Set the camera in manual mode to EV 1 (1" @ f/1.4 @ ISO 100), and find a dark corner of a dark room to point to until the meter bug is centered. Turning the LCD backlight on and off will not budge the meter at all. This is the bottom of the specified range of the 5DIII meter.

Set it to EV 0 and the backlight still won't change the exposure.

At EV -1, the backlight moves to the right by 1/3 stop when you turn it on...but you can't say that it's causing underexposure at that point because it's operating outside of its design parameters and may well already be off by some unknown and unspecified amount in either direction.

At EV -2, the backlight still only makes the meter move 1/3 stop to the right.

At EV -3, the backlight makes the meter bounce between 1/3 and 2/3 stops.

At EV -4, the backlight makes the meter move solidly on 2/3 stops to the right...and you're five stops below the bottom of the meter's range (30" @ f/1.4 @ ISO 100) and basically in the dark.
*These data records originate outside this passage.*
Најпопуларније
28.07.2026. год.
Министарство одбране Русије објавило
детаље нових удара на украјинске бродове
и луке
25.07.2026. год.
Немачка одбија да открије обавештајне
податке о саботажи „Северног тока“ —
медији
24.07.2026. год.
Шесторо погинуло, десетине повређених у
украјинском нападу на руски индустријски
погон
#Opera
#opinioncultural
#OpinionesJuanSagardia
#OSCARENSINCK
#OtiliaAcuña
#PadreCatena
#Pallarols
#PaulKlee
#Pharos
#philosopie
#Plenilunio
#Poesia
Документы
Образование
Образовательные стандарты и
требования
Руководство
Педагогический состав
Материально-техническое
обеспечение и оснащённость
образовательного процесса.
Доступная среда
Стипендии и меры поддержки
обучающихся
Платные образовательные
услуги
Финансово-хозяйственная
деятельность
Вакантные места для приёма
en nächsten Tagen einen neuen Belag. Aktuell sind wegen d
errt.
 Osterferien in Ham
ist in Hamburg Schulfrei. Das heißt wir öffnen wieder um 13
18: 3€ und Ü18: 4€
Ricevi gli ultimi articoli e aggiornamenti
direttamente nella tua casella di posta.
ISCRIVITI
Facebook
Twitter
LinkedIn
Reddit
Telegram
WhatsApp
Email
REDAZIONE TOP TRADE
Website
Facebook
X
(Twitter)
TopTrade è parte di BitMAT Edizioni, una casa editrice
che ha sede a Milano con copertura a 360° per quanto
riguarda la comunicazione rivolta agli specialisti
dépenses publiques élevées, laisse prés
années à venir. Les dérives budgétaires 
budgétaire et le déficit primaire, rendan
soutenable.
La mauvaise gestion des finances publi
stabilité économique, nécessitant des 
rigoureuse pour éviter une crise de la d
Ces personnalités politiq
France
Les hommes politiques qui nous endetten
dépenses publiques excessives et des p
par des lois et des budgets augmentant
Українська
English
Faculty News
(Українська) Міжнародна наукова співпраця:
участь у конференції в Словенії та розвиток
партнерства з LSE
There's no way the meter's readings are reliable, with or without the backlight on. Any photographic meter -- not just the one built in to the camera.

If you're actually photographing in conditions even as dark as EV 1...well, either you're doing long-exposure tripod work, maybe of the nighttime skyline, and you know full well that your meter is already useless...or you're being silly showing off your new toy outside at night away from the lights, and probably shooting at ISO 25,600 or something ludicrous and you know the results, though surprisingly not bad, will be totally useless for anything serious. And at EV -2 when the "problem" actually starts to appear, and only at a third of a stop? We're talking moonlit landscape photography, where no sane person even thinks to have a look at the meter. Hell, you're probably thinking of shooting in bulb mode with a stopwatch in those conditions....

Cheers,

b&


----------



## jfretless (Apr 18, 2012)

The Mayans were right! ...the end of world is coming!

in other words... meh.




MrSandman said:


> I had been mulling over the choice between the D800 and the 5D3, and went with the 5D3 for a number of reasons - one of which being the fact that I like the Canon ‘design’ altogether more than Nikon’s. And then this light leak issue creeps up (which I confirmed just now on my 5D3). I’ve been hearing people saying things liked “it doesn’t matter in real-world shooting”, or “it’s easy to avoid it by just not lighting the LCD in dark environments. 1. This just isn’t true - if light is leaking in and altering the metering, you get (slightly) altered photos. This has been confirmed by many. And 2. whether most of us shoot in really dark environments or not simply doesn’t matter. We shouldn’t have to take precautionary measures when shooting photos to work around a design flaw. We as customers should not be the solution to a product’s design problem. And no matter how easy the solution is, it doesn’t change the fact that it’s a design flaw.
> 
> I remember watching The Tonight Show many years ago and during one of Jay Leno’s monologues, he said, “In other news, the FDA came out with new rules regarding fecal matter in poultry. Now folks.......this is the _new_ rule? Shouldn’t this have been the _old_ rule? Shouldn’t this have been _rule #1??_”
> 
> ...


----------



## MrSandman (Apr 18, 2012)

It's the very fact that it's not a $35,000 car that makes the camera more of a disposable/replaceable item. However, for a camera it is expensive, and as such should be able to perform basic tasks like isolating the meter from ambient light.


----------



## zim (Apr 18, 2012)

TrumpetPower! said:


> LetTheRightLensIn said:
> 
> 
> > What many has it been confirmed by? So far I have seen one person say that he found a difference with the lens cap off and it ONLY occured at EV1, the absolute bottom limit of the metering performance range, where it underexposed by 1/3 of a stop.
> ...




Don't suppose anyone has a D800 they could try this with, just for a laugh hehehe


----------



## LetTheRightLensIn (Apr 18, 2012)

TrumpetPower! said:


> LetTheRightLensIn said:
> 
> 
> > What many has it been confirmed by? So far I have seen one person say that he found a difference with the lens cap off and it ONLY occured at EV1, the absolute bottom limit of the metering performance range, where it underexposed by 1/3 of a stop.
> ...



I think it was someone else since they mentioned EV1 not EV -1:

"Since the operating range of the 5D3's light meter is Ev 1 to 20 according the manual, I decided to try testing for the light leak phenomenon at a light level equivalent to Ev 1--the minimum light light level at which the 5D3's light meter can be relied upon to provide an accurate reading. Although I'm not an expert on Ev levels, after consulting a chart on Wikipedia, I determined that at f/5.6 and ISO 100, Ev 1 would correspond to a shutter speed of 15 seconds. (If I'm wrong about this, I'm sure someone will tell me.) So I set my 5D3 to ISO 100, and my lens to f/5.6, took off the lens cap, covered the viewfinder eyepiece, and found a dark environment where the 5D3's meter gave me a shutter speed of 15 seconds. Then I pressed the LCD illumination button to see what, if anything, would happen.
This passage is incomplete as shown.